------ Supplied entries

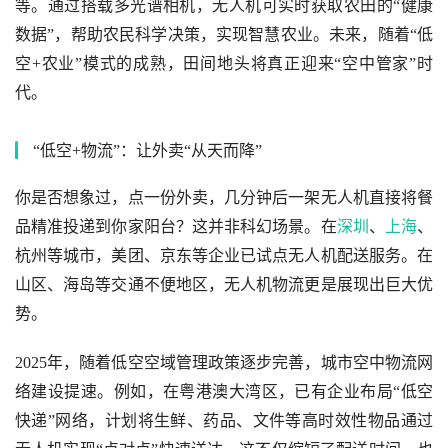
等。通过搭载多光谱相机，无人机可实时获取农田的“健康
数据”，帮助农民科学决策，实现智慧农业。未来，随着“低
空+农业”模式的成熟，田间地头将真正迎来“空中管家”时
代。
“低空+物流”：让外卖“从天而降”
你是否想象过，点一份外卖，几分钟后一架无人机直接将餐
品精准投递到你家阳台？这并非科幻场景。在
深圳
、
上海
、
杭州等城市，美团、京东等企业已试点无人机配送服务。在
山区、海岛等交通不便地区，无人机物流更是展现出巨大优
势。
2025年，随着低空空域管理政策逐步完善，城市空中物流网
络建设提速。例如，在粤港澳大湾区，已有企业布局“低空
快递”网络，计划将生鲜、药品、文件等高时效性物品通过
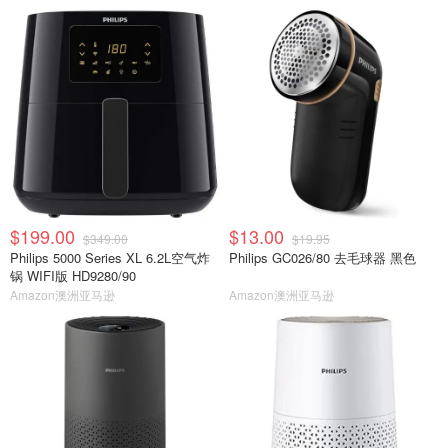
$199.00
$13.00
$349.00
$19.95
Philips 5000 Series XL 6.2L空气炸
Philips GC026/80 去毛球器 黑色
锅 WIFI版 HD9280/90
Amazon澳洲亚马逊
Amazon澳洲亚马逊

------------

● Description of the task: Your copy should repeat each entry above exactly but contain no pictures.

● Solved exercise:
等。通过搭载多光谱相机，无人机可实时获取农田的“健康
数据”，帮助农民科学决策，实现智慧农业。未来，随着“低
空+农业”模式的成熟，田间地头将真正迎来“空中管家”时
代。
“低空+物流”：让外卖“从天而降”
你是否想象过，点一份外卖，几分钟后一架无人机直接将餐
品精准投递到你家阳台？这并非科幻场景。在
深圳
、
上海
、
杭州等城市，美团、京东等企业已试点无人机配送服务。在
山区、海岛等交通不便地区，无人机物流更是展现出巨大优
势。
2025年，随着低空空域管理政策逐步完善，城市空中物流网
络建设提速。例如，在粤港澳大湾区，已有企业布局“低空
快递”网络，计划将生鲜、药品、文件等高时效性物品通过
$199.00
$13.00
$349.00
$19.95
Philips 5000 Series XL 6.2L空气炸
Philips GC026/80 去毛球器 黑色
锅 WIFI版 HD9280/90
Amazon澳洲亚马逊
Amazon澳洲亚马逊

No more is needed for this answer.